J’ouvre la bouche pour parler, mais un pitoyable gémissement s’en échappe.
Elle recommence. Sa canne fouette le vide. Un second projectile de vent déchire ma chair, au niveau de la cuisse cette fois.
Je vacille.
Je me rattrape de justesse.
Mais un troisième… puis un quatrième assaut. Elle ne me laisse aucun répit. Ma vision se trouble. Mes membres meurtris tremblent.
— Arrête… la supplié-je d’un murmure.
Elle continue.
Ça suffit...
Je hurle. Elle se fige, à bout de souffle.
— Pourquoi…
J’articule à peine.
— Pourquoi ? réessayé-je les dents serrée.
La douleur s’efface peu à peu.
— J’ai toujours fait ce que tu m’ordonnais. J’ai toujours fait de mon mieux. Quoi que je fasse… Ça sera jamais suffisant !
Je dégage les mèches collées sur mon front. L’odeur acre et métallique de mon sang me donne la nausée.
— On a plus beaucoup de temps.
Son ton sonne comme un aveu. J’aurais jurer que son visage s’était déridé. Trop subtilement.
— De quoi tu parles ?
Ses lèvres pincées s’entrouvrent.
Le tonnerre gronde. Les étagères frémissent.
Puis, silence.
Toujours silence.
— C’est toujours pareil. Quand je demande des réponses, t’esquives.

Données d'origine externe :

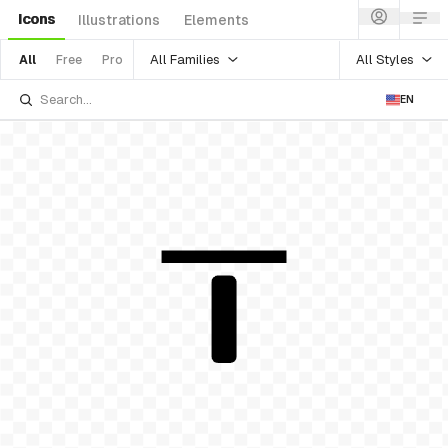
Icons
Illustrations
Elements
All Families
All Styles
All
Free
Pro
EN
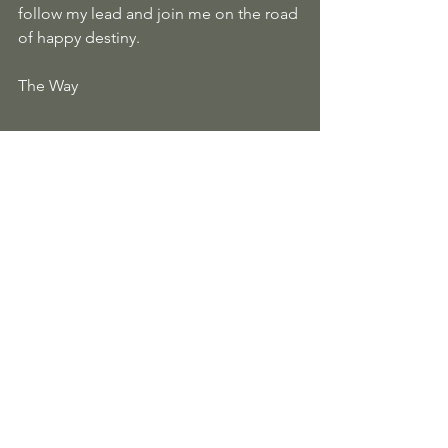
follow my lead and join me on the road 
of happy destiny.
The Way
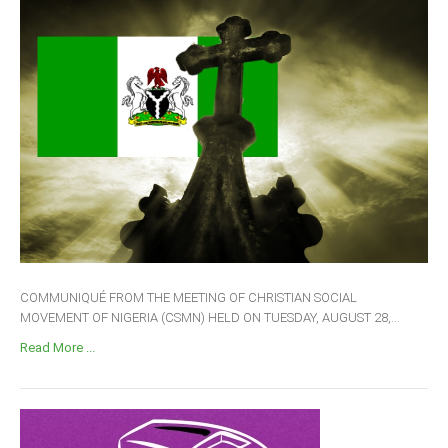
COMMUNIQUÉ FROM THE MEETING OF CHRISTIAN SOCIAL
MOVEMENT OF NIGERIA (CSMN) HELD ON TUESDAY, AUGUST 28,...
Read More ...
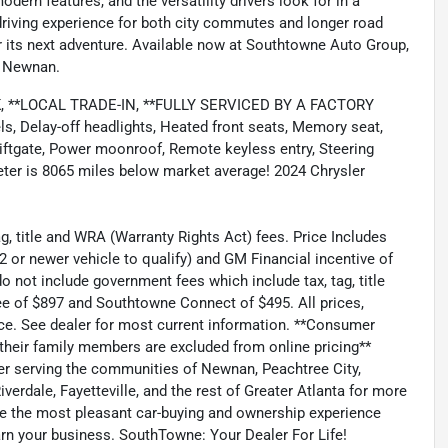
odern features, and the versatility drivers look for in a
 driving experience for both city commutes and longer road
for its next adventure. Available now at Southtowne Auto Group,
in Newnan.
*LOCAL TRADE-IN, **FULLY SERVICED BY A FACTORY
 Delay-off headlights, Heated front seats, Memory seat,
ftgate, Power moonroof, Remote keyless entry, Steering
ter is 8065 miles below market average! 2024 Chrysler
g, title and WRA (Warranty Rights Act) fees. Price Includes
or newer vehicle to qualify) and GM Financial incentive of
o not include government fees which include tax, tag, title
e of $897 and Southtowne Connect of $495. All prices,
tice. See dealer for most current information. **Consumer
 their family members are excluded from online pricing**
er serving the communities of Newnan, Peachtree City,
verdale, Fayetteville, and the rest of Greater Atlanta for more
be the most pleasant car-buying and ownership experience
arn your business. SouthTowne: Your Dealer For Life!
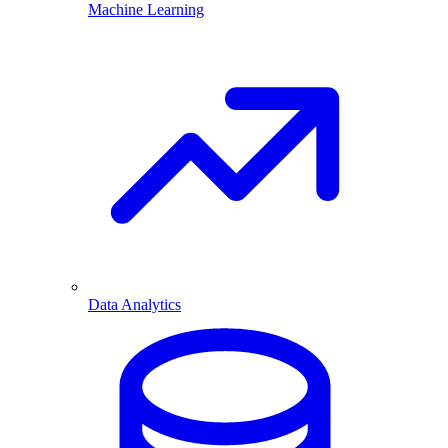
Machine Learning
Data Analytics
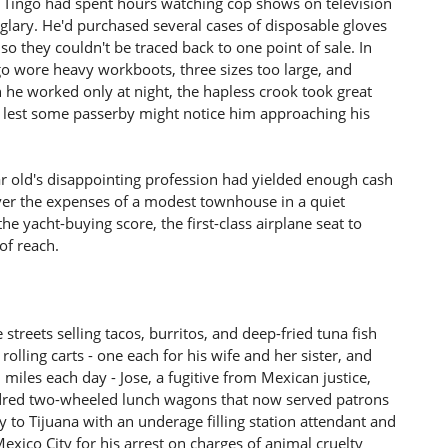
t, Tingo had spent hours watching cop shows on television
glary. He'd purchased several cases of disposable gloves
so they couldn't be traced back to one point of sale. In
go wore heavy workboots, three sizes too large, and
 he worked only at night, the hapless crook took great
s lest some passerby might notice him approaching his
year old's disappointing profession had yielded enough cash
over the expenses of a modest townhouse in a quiet
e yacht-buying score, the first-class airplane seat to
of reach.
treets selling tacos, burritos, and deep-fried tuna fish
olling carts - one each for his wife and her sister, and
l miles each day - Jose, a fugitive from Mexican justice,
ndred two-wheeled lunch wagons that now served patrons
y to Tijuana with an underage filling station attendant and
exico City for his arrest on charges of animal cruelty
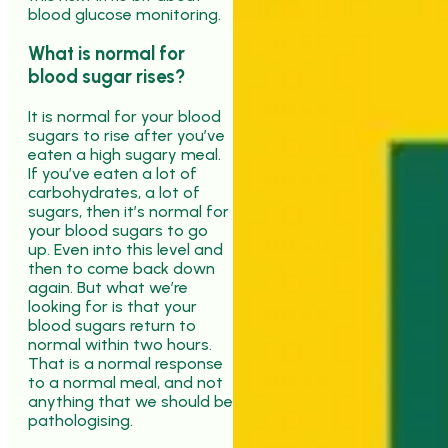
blood glucose monitoring.
What is normal for
blood sugar rises?
It is normal for your blood
sugars to rise after you’ve
eaten a high sugary meal.
If you’ve eaten a lot of
carbohydrates, a lot of
sugars, then it’s normal for
your blood sugars to go
up. Even into this level and
then to come back down
again. But what we’re
looking for is that your
blood sugars return to
normal within two hours.
That is a normal response
to a normal meal, and not
anything that we should be
pathologising.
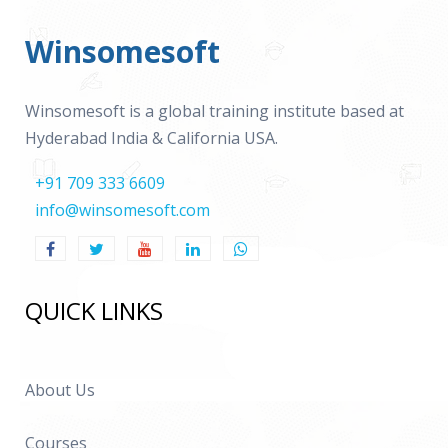
Winsomesoft
Winsomesoft is a global training institute based at
Hyderabad India & California USA.
+91 709 333 6609
info@winsomesoft.com
QUICK LINKS
About Us
Courses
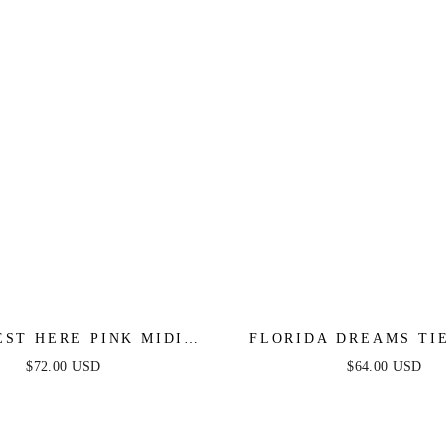
EST HERE PINK MIDI
FLORIDA DREAMS TI
DRESS
MAXI DRESS - BLUE
$72.00 USD
$64.00 USD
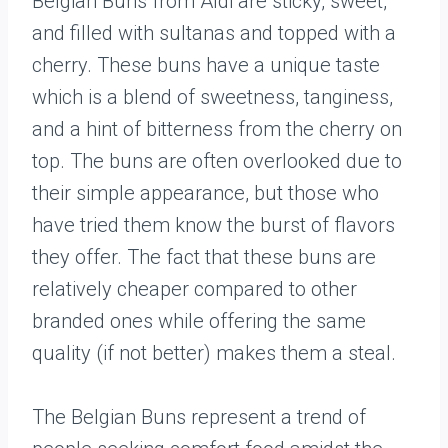
Belgian Buns from Aldi are sticky, sweet,
and filled with sultanas and topped with a
cherry. These buns have a unique taste
which is a blend of sweetness, tanginess,
and a hint of bitterness from the cherry on
top. The buns are often overlooked due to
their simple appearance, but those who
have tried them know the burst of flavors
they offer. The fact that these buns are
relatively cheaper compared to other
branded ones while offering the same
quality (if not better) makes them a steal.
The Belgian Buns represent a trend of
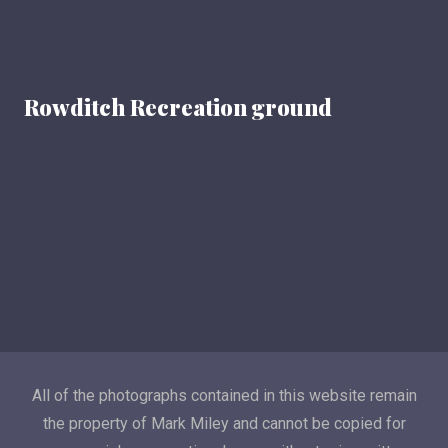
Rowditch Recreation ground
All of the photographs contained in this website remain
the property of Mark Miley and cannot be copied for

Je sens la température montée, et je ne fais rien pour la contenir. Des flammes bleues dansent autour de mes mains. Elles caressent ma peau sans la brûler.
Olga abaisse lentement sa canne. Elle s’appuie avec force sur cette dernière, dissimulant à peine la souffrance dans ses jambes.
Je contourne le bureau sans la quitter des yeux.
— Après toutes ces années.
Mon feu vacille.
— Tu penses pas que je mérite des réponses, Olga ?
Le pommeau de sa béquille lui glisse entre les doigts. Ses jambes lâchent.
L’orage s’éloigne. L’averse se calme.
Elle essaie de se relever, mais ses efforts sont vains. Mes yeux agrippent ses jambes, incapables de fuir la vision des brûlures qui les marquent. Sa jupe dévoile des mollets entièrement calcinés.
Ma poitrine se serre.
Je remonte lentement le regard le long de ses jambes, suivant un chemin invisible. Je sais que sous ses vêtements, sa peau est meurtrie, brûlée sur chaque centimètre.
C’est de ma faute…
Mes flammes maudites s’éteignent.
J’hésite.
Olga trouve la force de se hisser à l’aide de sa canne. Je n’ose pas bouger, ni croiser ses prunelles. Je l’entends dépoussiérer le tissus de ses habits.
— Va panser tes plaies. Nous arrêtons là pour aujourd’hui.
Elle me tourne le dos et s’en va sans attendre de réponses.
Une larme coule sur ma joue lorsque la porte claque. Et j’éclate en sanglot silencieux.